--- START ---
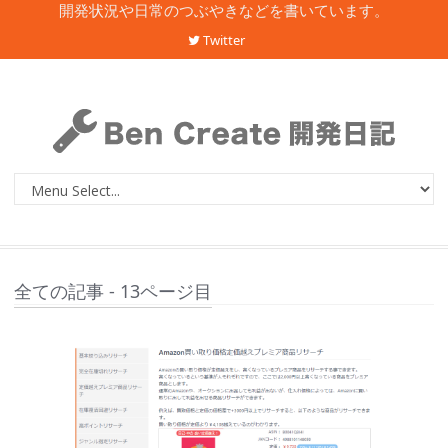
開発状況や日常のつぶやきなどを書いています。
Twitter
全ての記事 - 13ページ目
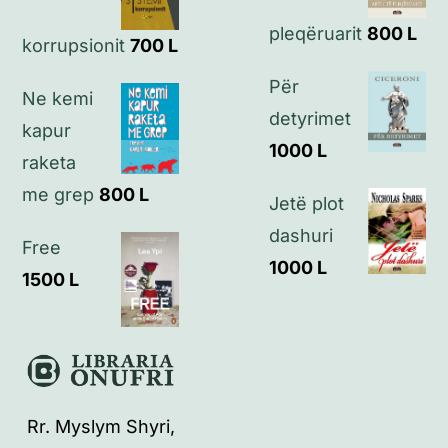
pleqëruarit
800
L
Kontakt
korrupsionit
700
L
Për
Ne kemi
detyrimet
kapur
1000
L
raketa
me grep
800
L
Jetë plot
dashuri
Free
1000
L
1500
L
Rr. Myslym Shyri,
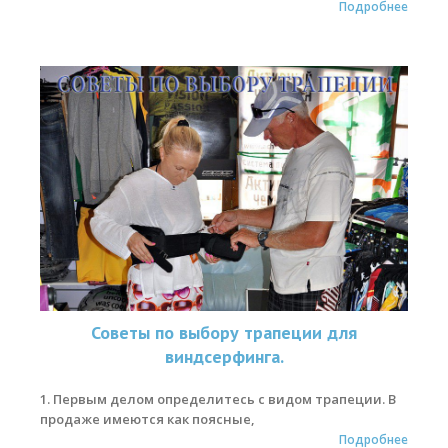
Подробнее
Советы по выбору трапеции для
виндсерфинга.
1. Первым делом определитесь с видом трапеции. В
продаже имеются как поясные,
Подробнее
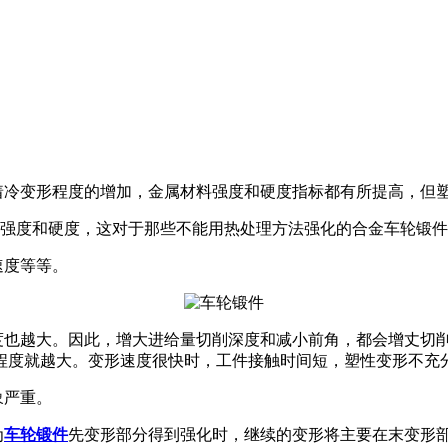
冷变形程度的增加，金属材料强度和硬度指标都有所提高，但塑
强度和硬度，这对于那些不能用热处理方法强化的合金车轮锻
速度等等。
也越大。因此，增大进给量切削深度和减小前角，都会增丈切削
程度就越大。变形速度很快时，工件接触时间短，塑性变形不充
象严重。
为
车轮锻件
先变形部分得到强化时，继续的变形将主要在末变形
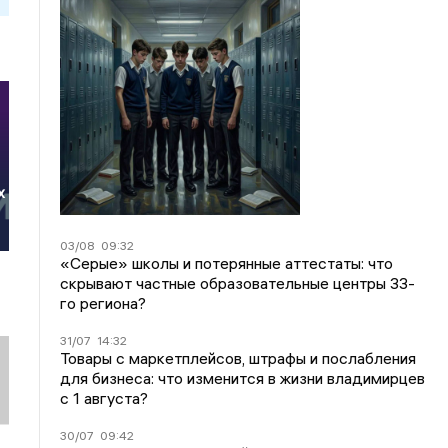
х
03/08
09:32
«Серые» школы и потерянные аттестаты: что
скрывают частные образовательные центры 33-
го региона?
31/07
14:32
Товары с маркетплейсов, штрафы и послабления
для бизнеса: что изменится в жизни владимирцев
с 1 августа?
30/07
09:42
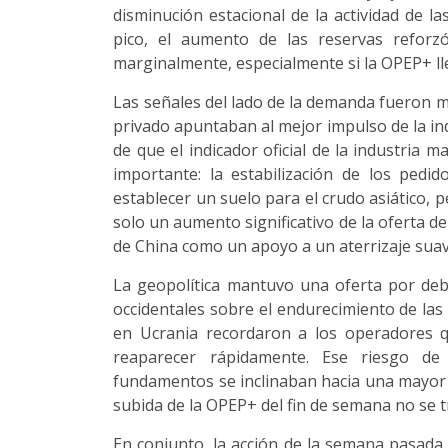
disminución estacional de la actividad de l
pico, el aumento de las reservas reforzó
marginalmente, especialmente si la OPEP+ ll
Las señales del lado de la demanda fueron m
privado apuntaban al mejor impulso de la in
de que el indicador oficial de la industria
importante: la estabilización de los pedid
establecer un suelo para el crudo asiático, 
solo un aumento significativo de la oferta de
de China como un apoyo a un aterrizaje suav
La geopolítica mantuvo una oferta por deba
occidentales sobre el endurecimiento de las
en Ucrania recordaron a los operadores 
reaparecer rápidamente. Ese riesgo de 
fundamentos se inclinaban hacia una mayor f
subida de la OPEP+ del fin de semana no se t
En conjunto, la acción de la semana pasad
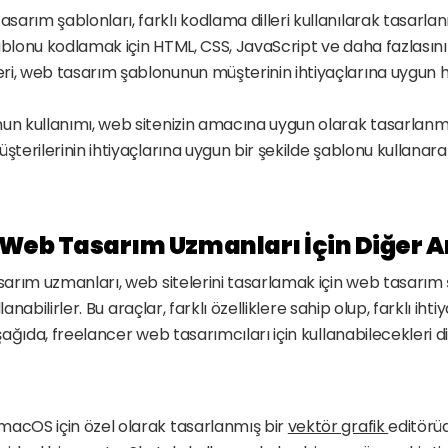
arım şablonları, farklı kodlama dilleri kullanılarak tasarlan
ablonu kodlamak için HTML, CSS, JavaScript ve daha fazlasını ku
i, web tasarım şablonunun müşterinin ihtiyaçlarına uygun hal
nun kullanımı, web sitenizin amacına uygun olarak tasarlanma
üşterilerinin ihtiyaçlarına uygun bir şekilde şablonu kullanarak
Web Tasarım Uzmanları İçin Diğer A
rım uzmanları, web sitelerini tasarlamak için web tasarım ş
lanabilirler. Bu araçlar, farklı özelliklere sahip olup, farklı iht
ağıda, freelancer web tasarımcıları için kullanabilecekleri di
macOS için özel olarak tasarlanmış bir 
vektör grafik 
editörüd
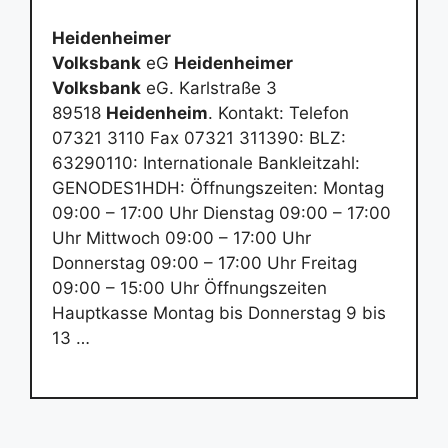
Heidenheimer
Volksbank
eG
Heidenheimer
Volksbank
eG. Karlstraße 3
89518
Heidenheim
. Kontakt: Telefon
07321 3110 Fax 07321 311390: BLZ:
63290110: Internationale Bankleitzahl:
GENODES1HDH: Öffnungszeiten: Montag
09:00 – 17:00 Uhr Dienstag 09:00 – 17:00
Uhr Mittwoch 09:00 – 17:00 Uhr
Donnerstag 09:00 – 17:00 Uhr Freitag
09:00 – 15:00 Uhr Öffnungszeiten
Hauptkasse Montag bis Donnerstag 9 bis
13 …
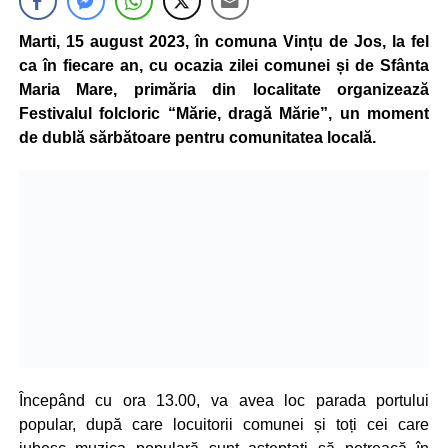
Marti, 15 august 2023, în comuna Vințu de Jos, la fel
ca în fiecare an, cu ocazia zilei comunei și de Sfânta
Maria Mare, primăria din localitate organizează
Festivalul folcloric “Mărie, dragă Mărie”, un moment
de dublă sărbătoare pentru comunitatea locală.
Începând cu ora 13.00, va avea loc parada portului
popular, după care locuitorii comunei și toți cei care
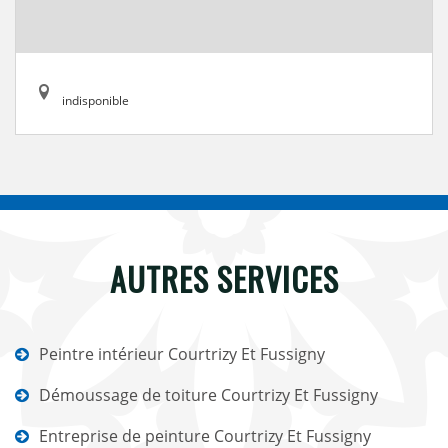
indisponible
AUTRES SERVICES
Peintre intérieur Courtrizy Et Fussigny
Démoussage de toiture Courtrizy Et Fussigny
Entreprise de peinture Courtrizy Et Fussigny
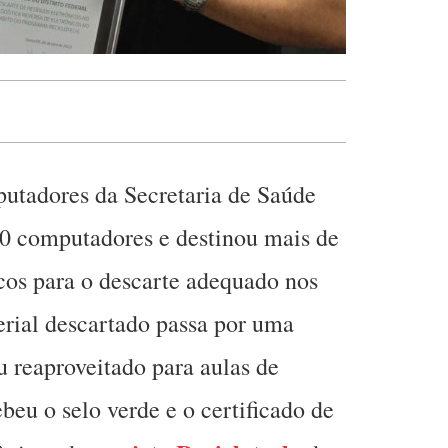
tadores da Secretaria de Saúde
00 computadores e destinou mais de
cos para o descarte adequado nos
rial descartado passa por uma
u reaproveitado para aulas de
ebeu o selo verde e o certificado de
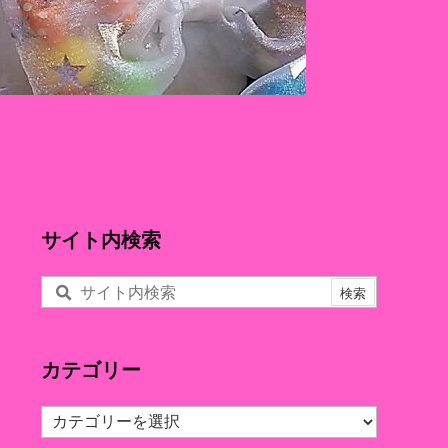
サイト内検索
カテゴリー
カ
テ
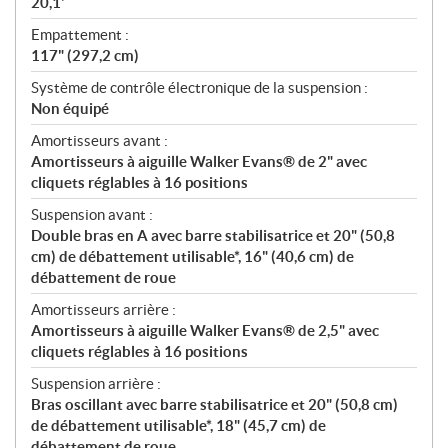
20,1'
Empattement :
117" (297,2 cm)
Système de contrôle électronique de la suspension :
Non équipé
Amortisseurs avant :
Amortisseurs à aiguille Walker Evans® de 2" avec
cliquets réglables à 16 positions
Suspension avant :
Double bras en A avec barre stabilisatrice et 20" (50,8
cm) de débattement utilisable*, 16" (40,6 cm) de
débattement de roue
Amortisseurs arrière :
Amortisseurs à aiguille Walker Evans® de 2,5" avec
cliquets réglables à 16 positions
Suspension arrière :
Bras oscillant avec barre stabilisatrice et 20" (50,8 cm)
de débattement utilisable*, 18" (45,7 cm) de
débattement de roue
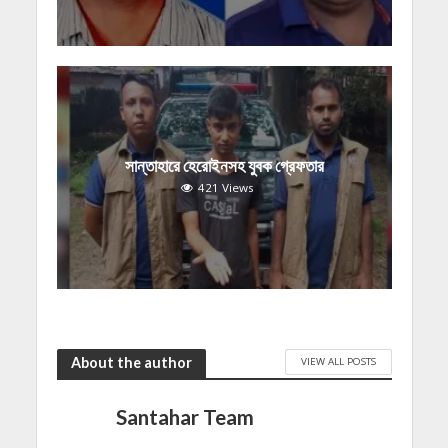
সান্তাহারে হেরোইনসহ যুবক গ্রেফতার
421 Views
About the author
VIEW ALL POSTS
Santahar Team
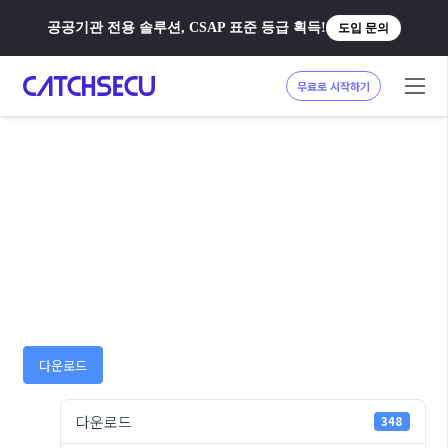
공공기관 전용 솔루션, CSAP 표준 등급 획득!
도입 문의
무료로 시작하기
다운로드
다운로드
348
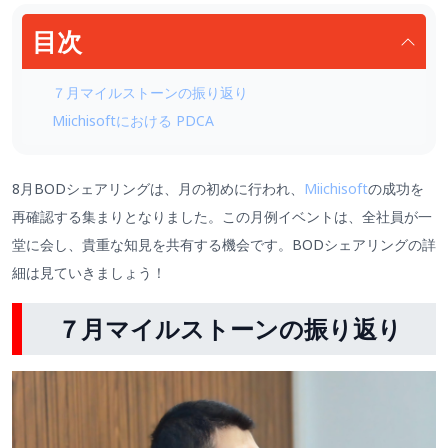
目次
７月マイルストーンの振り返り
Miichisoftにおける PDCA
8月BODシェアリングは、月の初めに行われ、
Miichisoft
の成功を
再確認する集まりとなりました。この月例イベントは、全社員が一
堂に会し、貴重な知見を共有する機会です。BODシェアリングの詳
細は見ていきましょう！
７月マイルストーンの振り返り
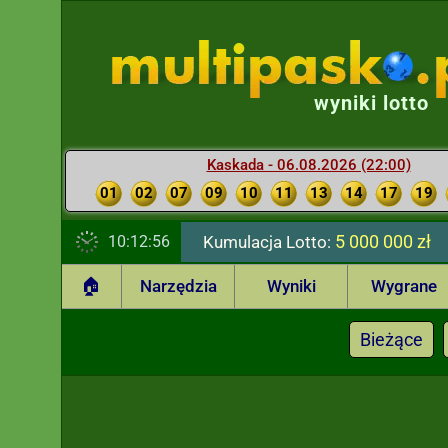
wyniki lotto
Kaskada - 06.08.2026 (22:00)
01
02
07
09
10
11
13
14
17
19
5 000 000 zł
10:12:57
Kumulacja Lotto:
🏠
Narzędzia
Wyniki
Wygrane
Bieżące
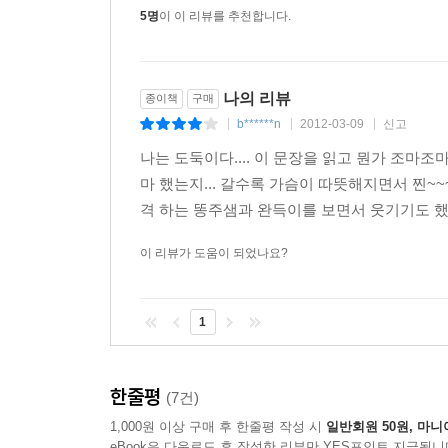
5명
이 이 리뷰를 추천합니다.
나의 리뷰
종이책
구매
b******n
2012-03-09
신고
|
|
|
나는 도둑이다.... 이 문장을 읽고 뭔가 조마조
마 했는지... 갈수록 가슴이 따뜻해지면서 찐~
격 하는 똥주샘과 완득이를 보면서 웃기기도 했
이 리뷰가 도움이 되었나요?
1
한줄평
(7건)
1,000원 이상 구매 후 한줄평 작성 시
일반회원 50원, 마니
eBook은 다운로드 후 작성한 리뷰만 YES포인트 지급됩니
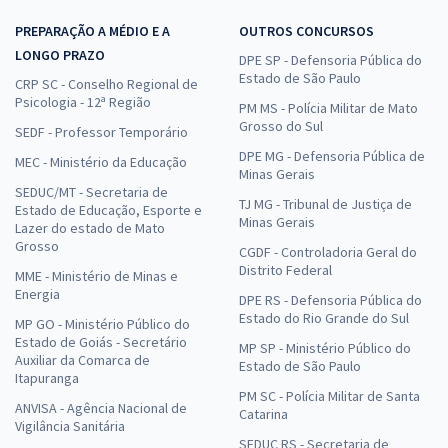
PREPARAÇÃO A MÉDIO E A
OUTROS CONCURSOS
LONGO PRAZO
DPE SP - Defensoria Pública do
Estado de São Paulo
CRP SC - Conselho Regional de
Psicologia - 12ª Região
PM MS - Polícia Militar de Mato
Grosso do Sul
SEDF - Professor Temporário
DPE MG - Defensoria Pública de
MEC - Ministério da Educação
Minas Gerais
SEDUC/MT - Secretaria de
TJ MG - Tribunal de Justiça de
Estado de Educação, Esporte e
Minas Gerais
Lazer do estado de Mato
Grosso
CGDF - Controladoria Geral do
Distrito Federal
MME - Ministério de Minas e
Energia
DPE RS - Defensoria Pública do
Estado do Rio Grande do Sul
MP GO - Ministério Público do
Estado de Goiás - Secretário
MP SP - Ministério Público do
Auxiliar da Comarca de
Estado de São Paulo
Itapuranga
PM SC - Polícia Militar de Santa
ANVISA - Agência Nacional de
Catarina
Vigilância Sanitária
SEDUC RS - Secretaria de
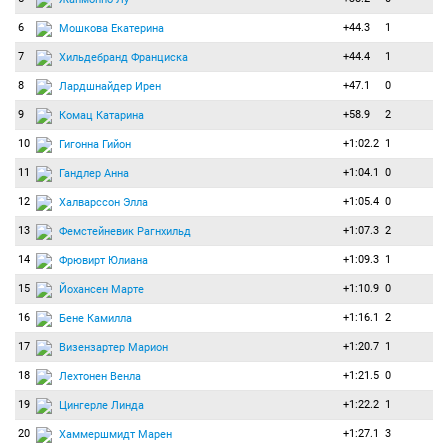
6
+44.3
1
Мошкова Екатерина
7
+44.4
1
Хильдебранд Франциска
8
+47.1
0
Лардшнайдер Ирен
9
+58.9
2
Комац Катарина
10
+1:02.2
1
Гигонна Гийон
11
+1:04.1
0
Гандлер Анна
12
+1:05.4
0
Халварссон Элла
13
+1:07.3
2
Фемстейневик Рагнхильд
14
+1:09.3
1
Фрювирт Юлиана
15
+1:10.9
0
Йохансен Марте
16
+1:16.1
2
Бене Камилла
17
+1:20.7
1
Визензартер Марион
18
+1:21.5
0
Лехтонен Венла
19
+1:22.2
1
Цингерле Линда
20
+1:27.1
3
Хаммершмидт Марен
--- END ---
#### Work item
Begin at the first line of the entries above and return each line exactly, stopping after the line that contains "потерянные аттестаты: что". Pictures do not belong in the copy.

#### Response area
開発状況や日常のつぶやきなどを書いています。
Twitter
全ての記事 - 13ページ目
pleqëruarit
800
L
Kontakt
korrupsionit
700
L
Për
Ne kemi
detyrimet
kapur
1000
L
raketa
me grep
800
L
Jetë plot
dashuri
Free
1000
L
1500
L
Rr. Myslym Shyri,
Подробнее
Советы по выбору трапеции для
виндсерфинга.
1. Первым делом определитесь с видом трапеции. В
продаже имеются как поясные,
Подробнее
冷变形程度的增加，金属材料强度和硬度指标都有所提高，但塑
强度和硬度，这对于那些不能用热处理方法强化的合金车轮锻
速度等等。
也越大。因此，增大进给量切削深度和减小前角，都会增丈切削
程度就越大。变形速度很快时，工件接触时间短，塑性变形不充
象严重。
为
车轮锻件
先变形部分得到强化时，继续的变形将主要在末变形
х
03/08
09:32
«Серые» школы и потерянные аттестаты: что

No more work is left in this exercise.